What do you need for those? What are the requirements to operate one? What kind of tricks can you use with them? Let’s go through the main aspects.

The Basics

These displays are all fundamentally the same in how you create the data to be displayed. There’s no interface to show text strings anymore like there is with HD44780 displays – you take control of pixels, monochrome or color, and you have to send them to the display from your microcontroller. This means you have to have enough RAM to represent all those pixels, or generate them on the fly naturally, which puts a cap on the kinds of MCUs you can use.

It’s possible to send partial updates to such a display, so that you can create UI by sending different chunks of data to different regions of the display. For instance, I’ve once built an UI that solely did partial updates for a 320 x 480 color display driven by an ESP32, in a project where RAM was already at a premium. To help with such tasks, many displays allow you to read pixel data out of them. However, it will require more intricate code, so a typical library allocates a full screen’s worth of space for the display and calls it a day.

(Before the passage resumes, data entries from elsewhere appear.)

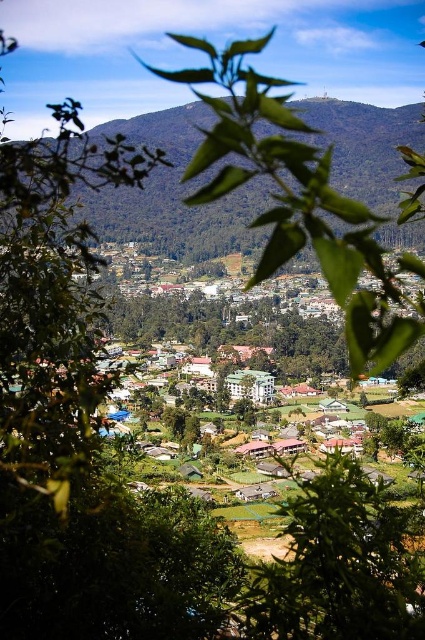 Is point (240, 204) positioned in front of point (305, 593)?

No, (240, 204) is behind (305, 593).

Consider the image. Who is more forward, [408,115] or [282,572]?

Positioned in front is point [282,572].

Locate an element on the screen. green leafy mountain at center is located at coordinates (173, 193).

The width and height of the screenshot is (425, 640). I want to click on green leafy mountain at center, so click(173, 193).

There are two interfaces typically used for these displays – I2C and SPI. I2C is easier and is likely already available in your project, but it puts a cap on your data transfer speed. This means that you will hardly ever see a color display with an I2C interface – because, as a rule, you need to send 16 times more data to update a color display as opposed to a monochrome one, for the same amount of pixels. You can push SPI faster – whereas I2C typically goes either 100 kHz or 400 kHz, rarely 1 MHz, you can typically push data into an SPI display at a few MHz clock rate, often even 10 MHz.

This SPI display gives you a 240×320 color pixel area to draw anything on. By [AaltoFablab], CC 2.0
On the other hand, I2C is easier to wire up. If your SPI wiring or configuration is incorrect, an SPI display will not display a picture and just leave you hanging. If you can detect an I2C display on the bus, it can accept your data – SPI displays have no such detection mechanism, at least, not as far as I know, and definitely not for the vast majority of small displays that don’t even expose the MISO pin.

If you’ve miswired an SPI display, you will get no output and no idea on what’s going on, until you re-inspect your wiring and code, thoroughly look the problem up online, or plug a logic analyzer in. It’s not like miswiring SPI displays is all that easy, but it’s not uncommon when doing bringup on unfamiliar displays, and it can happen to anyone. Also, the extra SPI pins require extra GPIOs, and it’s not uncommon that you can’t share the SPI bus with other displays unless you add a 74×125 gate to make sure that your SPI display is not interfering with other devices on the bus.

These factors are not a problem as such, they’re merely things I describe so that you know which display to pick in which situation. If you’re starting out in electronics and you’re fine with monochrome output, pick up an I2C OLED, they’re numerous and software support is omnipresent. If you want high speed updates or color output, you’ll have to work with an SPI display. By the way, displays like SSD1306 and SH1106 OLEDs support both I2C and SPI – it depends on how the breakout is wired up; TFT displays only support SPI as a rule. Picked one of the two, and found the GPIOs needed? Let’s talk software.

A Little Code

Even an ATMega328P can work with such a display – though, sometimes, barely. By [Turbospok] CC BY-SA 4.0
For most of the popular programming languages and platforms, there’s already a library to work with an average screen you can buy. If you have a favourite language or platform you’d like to use, see if there’s a pre-written library for it that works with your specific screen, and purchase accordingly. To look the library up, all you need to know is the display controller name and the display resolution. If there isn’t a library yet, you can one by modifying one of the existing screen libraries for your screen’s parameters. Of course, that might not be how you’ve planned to spend your evening. But what if you have to? What if you got yourself a display and it doesn’t work with existing libraries?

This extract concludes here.